The problem was originally reported as a SourceForge Bug #1212, and closed as unreproducible on Ubuntu. Well, it remains a problem on FreeBSD today, five years after the original report.

Please, do the needful.

User Comments: aku added on 2015-06-08 20:31:27:
Merged to trunk [debee3c876].
Pushed.

aku added on 2015-06-04 06:42:07:
Patch applied, into branch "tkt-ced089d5fe-multiplexer".
Commit [9bfb503d18].
Pushed.

Mikhail, can you confirm that this is a fix for the testsuite in your FreeBSD environs ?

anonymous (claiming to be aspect) added on 2015-06-04 00:54:38:

multiplexer-5.2 ensures that an access filter can deny (immediately close) inbound connections correctly, by checking that the first write from the client fails. Adding a second write after 200ms seems to do the right thing:

$ uname -r
10.1-RELEASE-p6
$ ~/bin/tclkit multiplexer.test
- tcllib::testutils 1.2
* logger 0.9.4
* multiplexer 0.2
multiplexer.test:       Total   9       Passed  9       Skipped 0       Failed  0
Thanks for the suggestion - I wasn't thinking clearly about Nagle and thought a delay before the first write should be sufficient. Patch inline below:
Index: modules/multiplexer/multiplexer.test
==================================================================
--- modules/multiplexer/multiplexer.test
+++ modules/multiplexer/multiplexer.test
@@ -193,22 +193,26 @@
     set ::forever {}
     set mp [multiplexer::create]
     ${mp}::Init 37465
     ${mp}::AddAccessFilter DenyAccessFilter
     set sk1 [socket localhost 37465]
-    set sk2 [socket localhost 37465]
-    update
-    fconfigure $sk1 -buffering none
-    if { [catch {
-	puts $sk1 "boom"
-    } err] } {
-	set result "socket blocked"
-    } else {
-	set result "socket not blocked"
+    after idle {
+	update
+	fconfigure $sk1 -buffering none
+	if { [catch {
+	    puts $sk1 "boom"
+	    after 200	;# delay to overcome nagle - see ticket [ced089d5fe]
+	    puts $sk1 "tish"
+	} err] } {
+	    set ::forever "socket blocked"
+	} else {
+	    set ::forever "socket not blocked"
+	}
     }
+    vwait ::forever
     ${mp}::destroy
-    set result
+    set forever
 } {socket blocked}
 
 
 testsuiteCleanup
 return


aku added on 2015-06-03 18:01:19:
  > multiplexer-5.2 such that it accurately tests what it claims to.

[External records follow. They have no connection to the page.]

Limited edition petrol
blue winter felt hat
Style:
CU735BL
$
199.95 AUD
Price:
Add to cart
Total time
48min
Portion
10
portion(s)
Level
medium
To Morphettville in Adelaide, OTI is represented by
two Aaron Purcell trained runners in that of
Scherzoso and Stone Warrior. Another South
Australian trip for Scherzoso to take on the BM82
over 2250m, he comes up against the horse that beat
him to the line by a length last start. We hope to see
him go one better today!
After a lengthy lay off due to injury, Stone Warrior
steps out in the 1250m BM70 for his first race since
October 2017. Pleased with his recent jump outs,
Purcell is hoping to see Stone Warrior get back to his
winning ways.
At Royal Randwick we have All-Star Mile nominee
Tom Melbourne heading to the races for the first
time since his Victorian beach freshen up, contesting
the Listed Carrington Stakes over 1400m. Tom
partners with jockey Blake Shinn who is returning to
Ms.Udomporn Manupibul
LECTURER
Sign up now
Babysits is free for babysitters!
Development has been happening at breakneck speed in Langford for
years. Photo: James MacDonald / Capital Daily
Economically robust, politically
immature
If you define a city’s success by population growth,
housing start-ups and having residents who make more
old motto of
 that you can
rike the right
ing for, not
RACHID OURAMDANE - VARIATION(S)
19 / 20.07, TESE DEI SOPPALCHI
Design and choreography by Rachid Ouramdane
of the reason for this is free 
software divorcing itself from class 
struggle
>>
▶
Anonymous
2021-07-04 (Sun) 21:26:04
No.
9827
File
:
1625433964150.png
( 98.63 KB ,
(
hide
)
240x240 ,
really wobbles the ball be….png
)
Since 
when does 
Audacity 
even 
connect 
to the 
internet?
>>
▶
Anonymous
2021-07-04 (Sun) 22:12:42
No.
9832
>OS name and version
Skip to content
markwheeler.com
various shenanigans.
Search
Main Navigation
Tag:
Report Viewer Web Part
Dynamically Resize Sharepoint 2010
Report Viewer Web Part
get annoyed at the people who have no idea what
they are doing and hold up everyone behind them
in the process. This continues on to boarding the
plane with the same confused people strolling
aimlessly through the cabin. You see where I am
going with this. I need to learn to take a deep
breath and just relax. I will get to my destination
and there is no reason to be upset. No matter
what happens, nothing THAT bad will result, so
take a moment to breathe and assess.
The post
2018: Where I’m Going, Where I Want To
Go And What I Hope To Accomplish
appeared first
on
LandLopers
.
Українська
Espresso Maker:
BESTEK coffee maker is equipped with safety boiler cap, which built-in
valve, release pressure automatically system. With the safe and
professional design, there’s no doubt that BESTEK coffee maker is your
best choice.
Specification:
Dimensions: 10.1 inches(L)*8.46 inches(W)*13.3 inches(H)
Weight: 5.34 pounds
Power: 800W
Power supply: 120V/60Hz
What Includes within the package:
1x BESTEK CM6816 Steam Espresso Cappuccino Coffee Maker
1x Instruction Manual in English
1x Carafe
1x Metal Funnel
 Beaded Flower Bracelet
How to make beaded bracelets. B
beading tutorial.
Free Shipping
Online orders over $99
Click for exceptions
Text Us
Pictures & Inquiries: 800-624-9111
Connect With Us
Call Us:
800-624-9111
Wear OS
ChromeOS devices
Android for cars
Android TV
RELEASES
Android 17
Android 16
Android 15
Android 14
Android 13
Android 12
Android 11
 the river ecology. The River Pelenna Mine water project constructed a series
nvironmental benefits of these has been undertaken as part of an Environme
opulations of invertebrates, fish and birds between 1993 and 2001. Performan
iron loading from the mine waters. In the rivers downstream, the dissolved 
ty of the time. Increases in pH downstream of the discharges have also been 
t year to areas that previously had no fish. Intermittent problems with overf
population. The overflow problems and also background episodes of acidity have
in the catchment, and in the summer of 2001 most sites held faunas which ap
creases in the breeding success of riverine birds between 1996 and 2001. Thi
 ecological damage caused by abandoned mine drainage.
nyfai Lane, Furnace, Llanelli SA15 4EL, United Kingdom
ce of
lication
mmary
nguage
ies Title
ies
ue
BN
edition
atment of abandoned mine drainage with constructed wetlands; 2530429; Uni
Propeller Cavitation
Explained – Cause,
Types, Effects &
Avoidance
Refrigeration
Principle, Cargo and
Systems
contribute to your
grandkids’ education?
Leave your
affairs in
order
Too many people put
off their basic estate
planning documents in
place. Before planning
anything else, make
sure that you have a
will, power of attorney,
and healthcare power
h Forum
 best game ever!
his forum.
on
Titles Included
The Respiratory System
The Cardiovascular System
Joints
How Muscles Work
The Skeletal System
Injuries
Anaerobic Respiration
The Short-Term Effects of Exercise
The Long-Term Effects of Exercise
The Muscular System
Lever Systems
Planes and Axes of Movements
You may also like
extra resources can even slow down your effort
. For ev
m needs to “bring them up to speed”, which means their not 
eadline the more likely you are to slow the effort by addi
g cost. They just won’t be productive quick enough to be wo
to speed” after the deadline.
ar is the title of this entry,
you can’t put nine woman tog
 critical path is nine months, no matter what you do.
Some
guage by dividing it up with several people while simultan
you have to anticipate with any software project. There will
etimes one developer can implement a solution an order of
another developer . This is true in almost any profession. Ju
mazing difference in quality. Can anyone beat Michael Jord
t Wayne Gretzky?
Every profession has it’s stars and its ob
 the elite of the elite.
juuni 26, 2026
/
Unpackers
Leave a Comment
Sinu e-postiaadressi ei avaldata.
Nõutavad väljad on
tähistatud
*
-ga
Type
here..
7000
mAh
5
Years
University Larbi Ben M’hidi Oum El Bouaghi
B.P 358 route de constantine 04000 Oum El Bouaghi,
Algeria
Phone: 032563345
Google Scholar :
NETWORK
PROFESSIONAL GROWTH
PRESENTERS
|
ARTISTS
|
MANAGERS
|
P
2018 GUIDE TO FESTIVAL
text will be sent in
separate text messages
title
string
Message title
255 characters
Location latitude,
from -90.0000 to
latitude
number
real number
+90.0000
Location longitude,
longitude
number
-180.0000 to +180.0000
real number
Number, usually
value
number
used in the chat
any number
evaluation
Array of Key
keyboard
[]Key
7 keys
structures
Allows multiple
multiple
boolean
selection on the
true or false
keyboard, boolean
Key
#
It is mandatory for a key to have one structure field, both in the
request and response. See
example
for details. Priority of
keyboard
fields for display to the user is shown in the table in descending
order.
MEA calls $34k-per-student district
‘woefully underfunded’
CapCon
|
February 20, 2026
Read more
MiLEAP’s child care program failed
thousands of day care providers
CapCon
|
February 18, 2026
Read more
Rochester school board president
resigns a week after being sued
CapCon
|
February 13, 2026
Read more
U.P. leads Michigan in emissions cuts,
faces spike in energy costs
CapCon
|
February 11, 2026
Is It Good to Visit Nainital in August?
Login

As a non-maintainer/non-author, what does multiplexer-5.2 claim to test ?

For the record, having read both example and reference now I agree with aspect that the test is apparently sensitive to OS differences in the TCP stack. I further agree with mi that using two puts more than 200 millis apart might be enough to overcome Nagle. aspect, could you test this for us ?

mi added on 2015-06-03 13:38:49:

I don't know how best to alter multiplexer-5.2 such that it accurately tests what it claims to.

How about writing a longer text and/or making two writes with an interval between them, that's longer than 0.2 second? Even if the first write succeeds because of Nagle's algorithm, the second one ought to fail...

Of course, it would've been best, if Tcl allowed manipulating the socket's parameters (such as setting the TCP_NDELAY).


anonymous (claiming to be aspect) added on 2015-06-03 08:53:29:
I've investigated this a little, and come to the conclusion that the test failure is benign:  as [http://paste.tclers.tk/3523] illustrates and [http://www.unixguide.net/network/socketfaq/2.11.shtml] explains, the assumption that puts will fail on a blocking, unbuffered socket whose remote has closed is not valid.  It seems to be mostly true on Linux, and often false on FreeBSD.

I don't know how best to alter multiplexer-5.2 such that it accurately tests what it claims to.

mi added on 2015-05-27 21:22:08:
"Needful" is whatever is needed to fix the problem. The current stance, that "it is not a problem because it works on Ubuntu" seems unsustainable.

aku added on 2015-05-27 21:18:04:
Forgot to ask, what do you consider to be "the needful".
This is a term made to mean 3 different things to any 2 people.

aku added on 2015-05-27 21:16:27:
We do not seem to have a patch for this.
Could this be a core issue with (intra-process) sockets on FreeBSD ?
Or the Tcl core eventloop.
Looks to require more instrumentation in the testsuite to see what is going on on Linux, and then compare with FreeBSD.

aku added on 2015-05-27 21:10:11:

The local ticket in question is [3053446fffffffffffff].